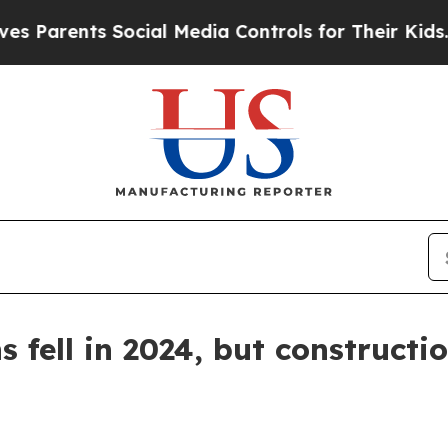
ents Social Media Controls for Their Kids. Shoul
 fell in 2024, but constructi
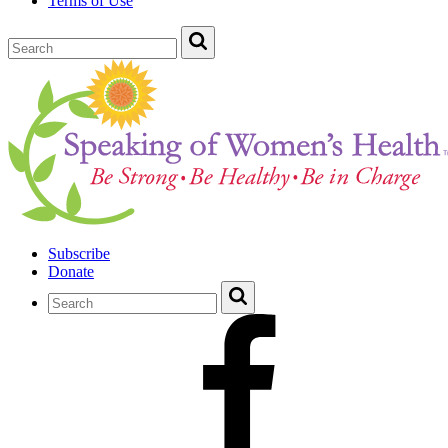
Terms of Use
Subscribe
Donate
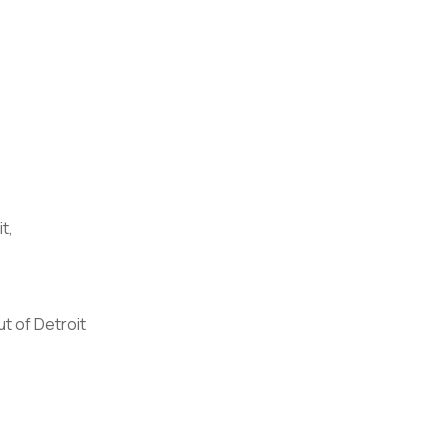
t,
t of Detroit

_ _ _ _ _ _ _

→ What the task requires
Give back the whole of the material exactly, with the pictures removed.

→ Response below
ents Social Media Controls for Their Kids. Shoul
 fell in 2024, but constructi
Terms of Use
Subscribe
Donate
t,
t of Detroit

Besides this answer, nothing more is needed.